Well, let me touch on the DMX one, you know, the ibogaine questions, and then I'll turn it over to Florian for some of the other, you know, to answer some of the others. I had mentioned what the key variables are with respect to what we're looking for in the phase I. We're looking for subjective effects that are consistent with the sort of the history, right? This psychedelic, oneirophrenic type experience, which seems to be very important for efficacy. That's the first thing. You know, it's all about risk benefit. Is the cardiovascular, the changes on QT, for example, are those, you know, are those acceptable for the context that I provided? That's really what we're gonna be looking for.

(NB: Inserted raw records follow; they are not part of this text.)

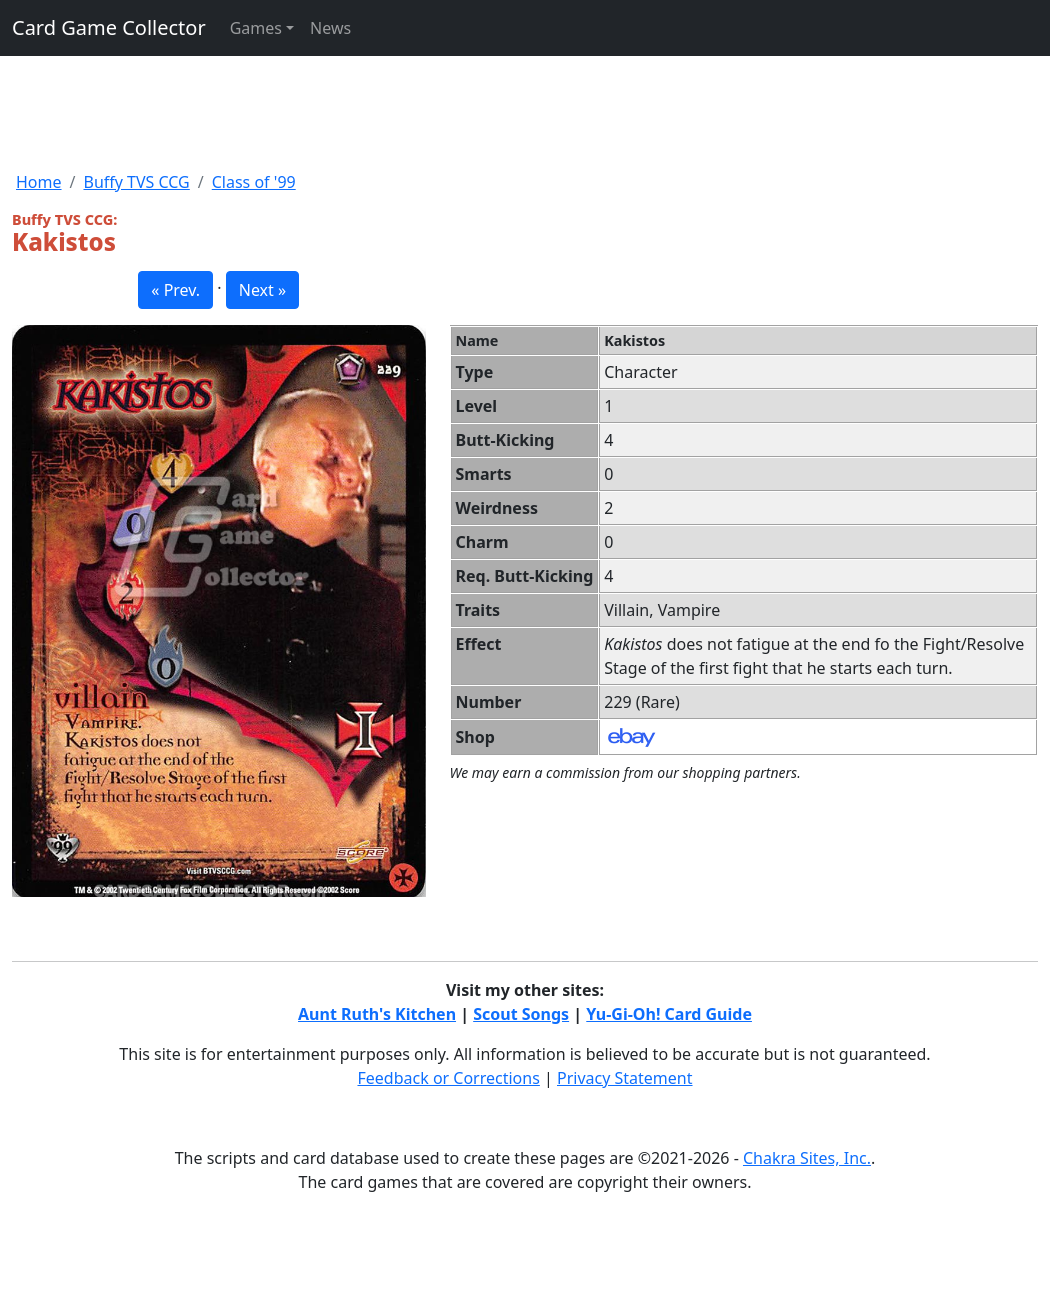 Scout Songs (521, 1014)
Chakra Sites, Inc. (807, 1158)
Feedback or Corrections (448, 1078)
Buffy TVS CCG (136, 182)
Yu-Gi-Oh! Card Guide (669, 1014)
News (330, 28)
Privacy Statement (625, 1078)
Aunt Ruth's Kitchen (377, 1014)
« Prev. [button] (175, 290)
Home (39, 182)
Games (256, 28)
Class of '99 (254, 182)
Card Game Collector (109, 27)
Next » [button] (262, 290) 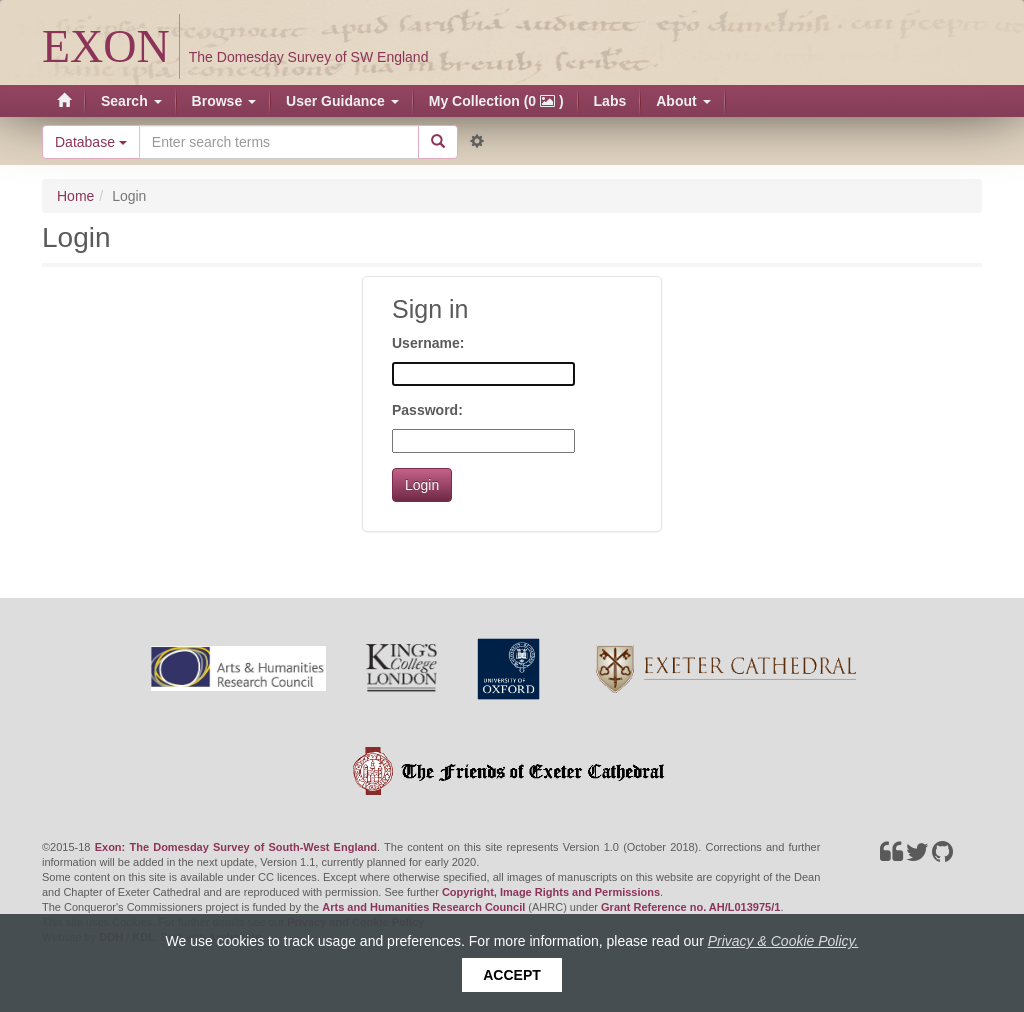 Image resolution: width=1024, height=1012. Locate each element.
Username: (428, 343)
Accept (512, 975)
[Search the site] (279, 142)
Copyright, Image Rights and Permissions (551, 892)
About (683, 101)
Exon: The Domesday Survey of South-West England (236, 847)
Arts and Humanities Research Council (423, 907)
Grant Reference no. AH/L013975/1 (690, 907)
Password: (427, 410)
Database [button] (91, 142)
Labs (610, 101)
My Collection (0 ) (496, 101)
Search (131, 101)
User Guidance (342, 101)
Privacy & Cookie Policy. (783, 941)
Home (75, 196)
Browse (224, 101)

We'll be picking a dose from the phase I SAD, and then we're moving that forward into the phase II, which again, is double-blind, placebo-controlled, two-arm, looking at urine control, you know, urine confirmed, abstinence or at least harm reduction going forward.
Yeah. I'm happy to take the first or the second part of your questions. I mean, in terms of first mover advantage, I mean, starting out in 2017 with Compass, 2018 with atai, we had a chance to look at many, many compounds early on when psychedelic medicine was not as prevalently discussed in the neuroscience community and also among investors. We had a good chance to look at all compounds that we believe based on all the data have a commercial potential and also a solid avenue for patentability. That was basically where we're excited and also of course the science, so the scientific data that came out. That's how we basically assembled our pipeline on the psychedelic side.
As you know, we are also very active in the non-psychedelic compounds and the digital therapeutic side. On the question around clinics, I mean, we believe that our strength, the one and also our deep domain expertise in CNS is really drug development and CNS. That's where our core expertise lies, and that's where we also intend to focus going forward. That doesn't mean that we do not entertain discussions with infrastructure providers. I think that is key to be very early to think about scaling those therapies, also how our digital therapeutics tie into this. We will be very much thinking about how to best scale those therapies in a safe and responsible way. As of now, we don't envision to move towards brick-and-mortar or running clinics.
Thank you.
Thank you all for your questions, including those that we didn't have time to get to. As we are approaching the end of our allotted time, I'd like to turn the call back over to Florian for any closing remarks.
Sure. Thank you, Colin, and thanks everyone for listening in and for all your questions. 2021, as we've discussed, was truly transformative for atai. I'm deeply thankful for the analysts for dialing in, all of you, our team for the great effort over the last years and also to our investors to be an integral part of our journey so far. I'm really excited about what's yet to come.